Are there algebras over reals besides complex numbers, where identities, analoguous to $(-1)^i=e^{-\pi}$ and $i^i=e^{-\pi/2}$ hold?

Question

Are there algebras over real numbers (with exponentiation), such that there is such $z$ that does not include components in $\mathbb{C}$ (or in a subset isomorphic to $\mathbb{C}$), for which $(-1)^z\in \mathbb{R}$ and irrational? What about such $z$ that $z^z\in\mathbb{R}$ and irrational?

I mean, we can rise $(-1)$ to an imaginary power and have an irrational real number. As I know, neither in split-complex numbers, nor tessarines, nor in dual numbers, nor in quaternions you have elements with this property except those that have components in subrings, isomorphic to $\mathbb{C}$.

Are there such examples in other extensions of $\mathbb{R}$, matrices, vectors, tensors, power series, whatever?

Maybe my question is not perfectly formulated and one would be able to come up with some trivial examples, but I hope you understood the idea.

Answer 1

I will address the question in the case $f(z) = (-1)^z = \exp(z \log(-1))$ and $A$ is a finite-dimensional commutative (associative unital) $\mathbb{R}$-algebra, where $\log(-1)$ is a suitable choice of the logarithm in $A$.

Wlog. $A$ is a local $\mathbb{R}$-algebra $(A,\mathfrak{m})$. There are two possibilities. First possibility is $A / \mathfrak{m} \cong \mathbb{C}$, in which case $A$ has a $\mathbb{C}$-structure extending the $\mathbb{R}$-structure, and the second possibility is $A / \mathfrak{m} \cong \mathbb{R}$. Either way, $A \cong \mathbb{K} \oplus \mathfrak{m}$ as vector spaces (not as algebras though!), where $\mathbb{K} \in \{\mathbb{R},\mathbb{C}\}$.

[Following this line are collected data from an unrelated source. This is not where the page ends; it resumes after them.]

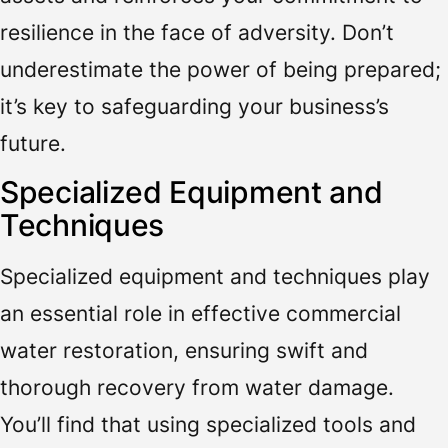
resilience in the face of adversity. Don’t
underestimate the power of being prepared;
it’s key to safeguarding your business’s
future.
Specialized Equipment and
Techniques
Specialized equipment and techniques play
an essential role in effective commercial
water restoration, ensuring swift and
thorough recovery from water damage.
You’ll find that using specialized tools and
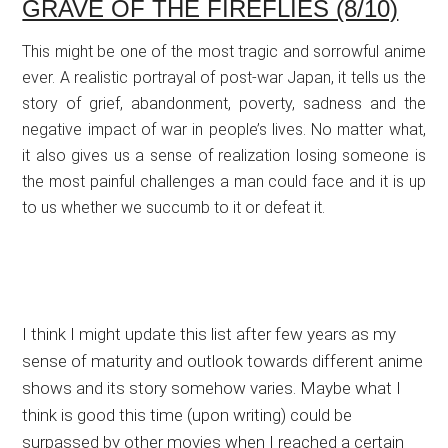
GRAVE OF THE FIREFLIES (8/10)
This might be one of the most tragic and sorrowful anime
ever. A realistic portrayal of post-war Japan, it tells us the
story of grief, abandonment, poverty, sadness and the
negative impact of war in people’s lives. No matter what,
it also gives us a sense of realization losing someone is
the most painful challenges a man could face and it is up
to us whether we succumb to it or defeat it.
I think I might update this list after few years as my
sense of maturity and outlook towards different anime
shows and its story somehow varies. Maybe what I
think is good this time (upon writing) could be
surpassed by other movies when I reached a certain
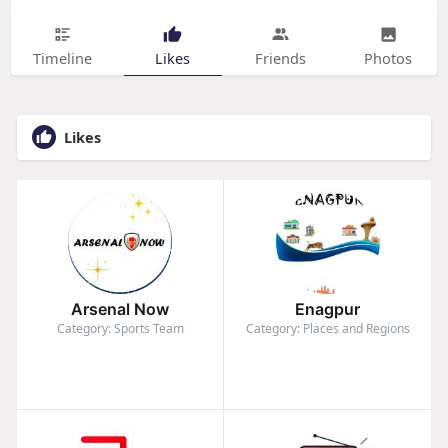
Timeline
Likes
Friends
Photos
Likes
Arsenal Now
Enagpur
Category: Sports Team
Category: Places and Regions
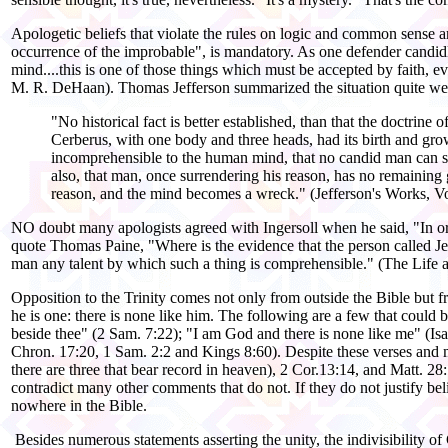
Apologetic beliefs that violate the rules on logic and common sense a
occurrence of the improbable", is mandatory. As one defender candidly
mind....this is one of those things which must be accepted by faith, 
M. R. DeHaan). Thomas Jefferson summarized the situation quite well
"No historical fact is better established, than that the doctri
Cerberus, with one body and three heads, had its birth and growt
incomprehensible to the human mind, that no candid man can sa
also, that man, once surrendering his reason, has no remaining g
reason, and the mind becomes a wreck." (Jefferson's Works, V
NO doubt many apologists agreed with Ingersoll when he said, "In order
quote Thomas Paine, "Where is the evidence that the person called Jes
man any talent by which such a thing is comprehensible." (The Life 
Opposition to the Trinity comes not only from outside the Bible but fr
he is one: there is none like him. The following are a few that could b
beside thee" (2 Sam. 7:22); "I am God and there is none like me" (Isa
Chron. 17:20, 1 Sam. 2:2 and Kings 8:60). Despite these verses and many
there are three that bear record in heaven), 2 Cor.13:14, and Matt. 28:
contradict many other comments that do not. If they do not justify belie
nowhere in the Bible.
Besides numerous statements asserting the unity, the indivisibility of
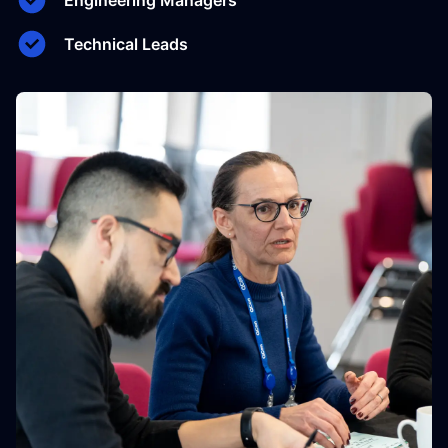
Engineering Managers
Technical Leads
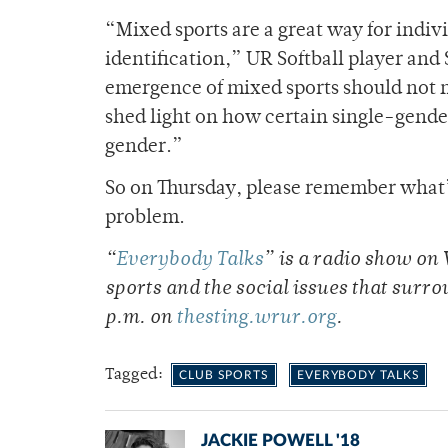
“Mixed sports are a great way for indivi
identification,” UR Softball player an
emergence of mixed sports should not m
shed light on how certain single-gender
gender.”
So on Thursday, please remember what’s
problem.
“
Everybody Talks
”
is a radio show on
sports and the social issues that surro
p.m. on
thesting.wrur.org
.
Tagged:
CLUB SPORTS
EVERYBODY TALKS
JACKIE POWELL '18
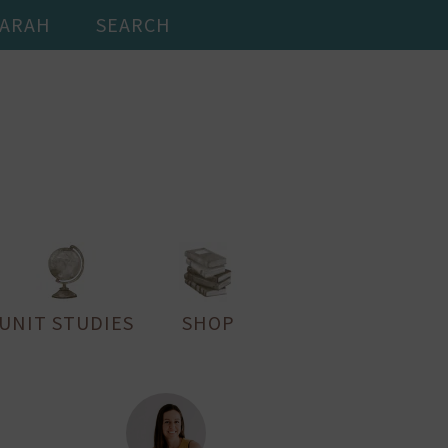
SARAH
SEARCH
UNIT STUDIES
SHOP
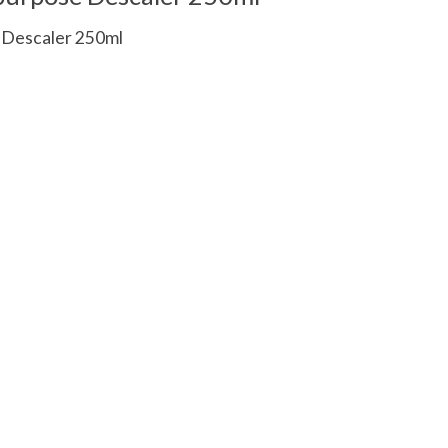
e Descaler 250ml
 is
0
out of 5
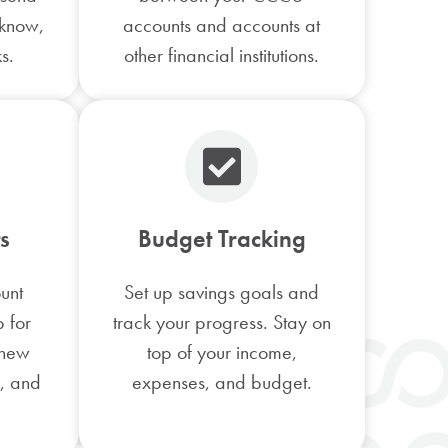
 know,
accounts and accounts at
s.
other financial institutions.
s
Budget Tracking
unt
Set up savings goals and
p for
track your progress. Stay on
 new
top of your income,
s, and
expenses, and budget.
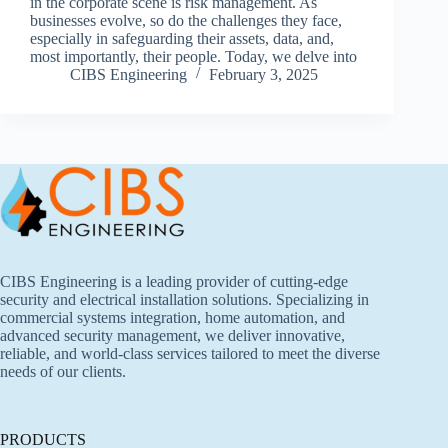
in the corporate scene is risk management. As
businesses evolve, so do the challenges they face,
especially in safeguarding their assets, data, and,
most importantly, their people. Today, we delve into
CIBS Engineering
February 3, 2025
CIBS Engineering is a leading provider of cutting-edge
security and electrical installation solutions. Specializing in
commercial systems integration, home automation, and
advanced security management, we deliver innovative,
reliable, and world-class services tailored to meet the diverse
needs of our clients.
PRODUCTS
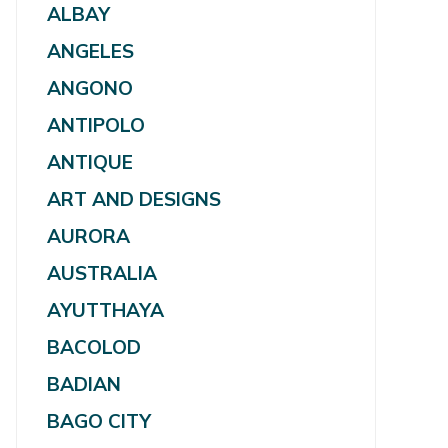
ALBAY
ANGELES
ANGONO
ANTIPOLO
ANTIQUE
ART AND DESIGNS
AURORA
AUSTRALIA
AYUTTHAYA
BACOLOD
BADIAN
BAGO CITY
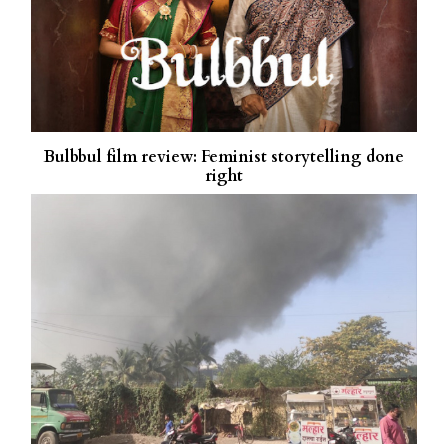
Bulbbul film review: Feminist storytelling done
right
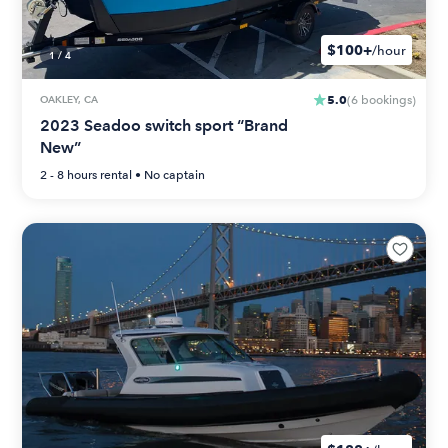
$100+
/hour
1
/
4
5.0
OAKLEY, CA
(
6
bookings
)
2023 Seadoo switch sport “Brand
New”
2 - 8 hours
rental •
No captain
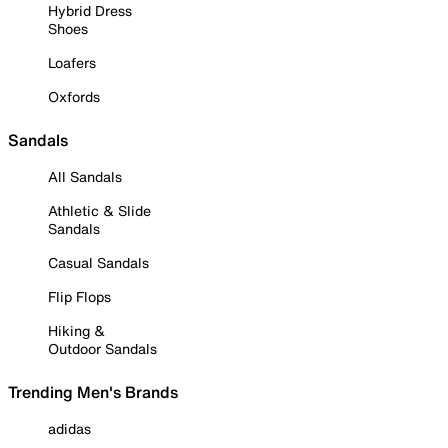
Hybrid Dress
Shoes
Loafers
Oxfords
Sandals
All Sandals
Athletic & Slide
Sandals
Casual Sandals
Flip Flops
Hiking &
Outdoor Sandals
Trending Men's Brands
adidas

1. Claim: $\log(-1)$ exists iff $A$ has a complex structure.

Proof: Write $w = r + X \in A$ for $r\in \mathbb{K}$ and $X \in \mathfrak{m}$. We need $\exp(w) = -1$, i.e. $\exp(X) = -\exp(-r) \in \mathbb{K}^\times$. However $$ \exp(X) = 1 + \sum_{k=1}^n \frac{X^k}{k!} \in 1 + \mathfrak{m} \subset A^\times, $$ where $n \in \mathbb{N}$ is the smallest integer such that $X^n = 0$, as all elements of $\mathfrak{m}$ are nilpotent. Hence, in particular $$ -\exp(-r) = 1, $$ which is possible iff $r \in \mathbb{C}$. Moreover, we have $X = 0$ for the following reason: $$ 0 = \sum_{k=1}^n \frac{X^k}{k!} = X \left( 1 + \sum_{k=2}^n \frac{X^{k-1}}{k!} \right), $$ but the expression in the brackets is a unit because $\sum_{k=2}^n \frac{X^{k-1}}{k!} \in \mathfrak{m}$. This argument is important for our second claim.

Thus the function $(-1)^z$ makes sense only if $A$ has a complex structure.

2. Claim: there is no $z \in A$ without complex components such that $(-1)^z \in \mathbb{R}$

Proof: Fix a value/branch $\lambda:= \log(-1) \in \mathbb{C}^\times$. Since $z$ has no complex components, we have $z = X \in \mathfrak{m}$, i.e. $z$ is nilpotent, and $(-1)^z = \exp(\lambda X) =: \exp(Y)$ for $Y:= \lambda X \in \mathfrak{m}$. Same argument as above shows that $\exp(Y) \in \mathbb{R}$ if and only if $Y = 0$.

Thus there aren't any non-trivial $z \in A$ such that $(-1)^z \in \mathbb{R}$.

I suspect one could show something similar in the case of infinite-dimensional commutative (associative unital) Banach algebras.

I don't have an answer for non-commutative algebras, finite-dimensional or not.